[Top][All Lists]
[Date Prev][Date Next][Thread Prev][Thread Next][Date Index][Thread Index]
[Qemu-devel] Re: [PATCH RFC] dma_rw.h (was Re: [PATCH 0/7] AMD IOMMU emu
From: |
Michael S. Tsirkin |
Subject: |
[Qemu-devel] Re: [PATCH RFC] dma_rw.h (was Re: [PATCH 0/7] AMD IOMMU emulation patchset v4) |
Date: |
Thu, 16 Sep 2010 11:20:43 +0200 |
User-agent: |
Mutt/1.5.20 (2009-12-10) |
On Thu, Sep 16, 2010 at 10:06:16AM +0300, Eduard - Gabriel Munteanu wrote:
> On Mon, Sep 13, 2010 at 10:01:20PM +0200, Michael S. Tsirkin wrote:
> > So I think the following will give the idea of what an API
> > might look like that will let us avoid the scary hacks in
> > e.g. the ide layer and other generic layers that need to do DMA,
> > without either binding us to pci, adding more complexity with
> > callbacks, or losing type safety with casts and void*.
> >
> > Basically we have DMADevice that we can use container_of on
> > to get a PCIDevice from, and DMAMmu that will get instanciated
> > in a specific MMU.
> >
> > This is not complete code - just a header - I might complete
> > this later if/when there's interest or hopefully someone interested
> > in iommu emulation will.
>
> Hi,
>
> I personally like this approach better. It also seems to make poisoning
> cpu_physical_memory_*() easier if we convert every device to this API.
> We could then ban cpu_physical_memory_*(), perhaps by requiring a
> #define and #ifdef-ing those declarations.
>
> > Notes:
> > the IOMMU_PERM_RW code seem unused, so I replaced
> > this with plain is_write. Is it ever useful?
>
> The original idea made provisions for stuff like full R/W memory maps.

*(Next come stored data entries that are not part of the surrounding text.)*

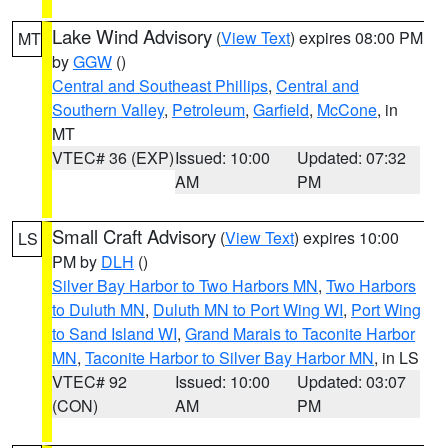
Lake Wind Advisory
(
View Text
) expires 08:00 PM
MT
by
GGW
()
Central and Southeast Phillips
,
Central and
Southern Valley
,
Petroleum
,
Garfield
,
McCone
, in
MT
VTEC# 36 (EXP)
Issued: 10:00
Updated: 07:32
AM
PM
Small Craft Advisory
(
View Text
) expires 10:00
LS
PM by
DLH
()
Silver Bay Harbor to Two Harbors MN
,
Two Harbors
to Duluth MN
,
Duluth MN to Port Wing WI
,
Port Wing
to Sand Island WI
,
Grand Marais to Taconite Harbor
MN
,
Taconite Harbor to Silver Bay Harbor MN
, in LS
VTEC# 92
Issued: 10:00
Updated: 03:07
(CON)
AM
PM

> In that case cpu_physical_memory_map() would call the translation /
> checking function with perms == IOMMU_PERM_RW. That's not there yet so
> it can be removed at the moment, especially since it only affects these
> helpers.
>
> Also, I'm not sure if there are other sorts of accesses besides reads
> and writes we want to check or translate.
>
> > It seems that invalidate callback should be able to
> > get away with just a device, so I switched to that
> > from a void pointer for type safety.
> > Seems enough for the users I saw.
>
> I think this makes matters too complicated. Normally, a single DMADevice
> should be embedded within a <bus>Device,
No, DMADevice is a device that does DMA.
So e.g. a PCI device would embed one.
Remember, traslations are per device, right?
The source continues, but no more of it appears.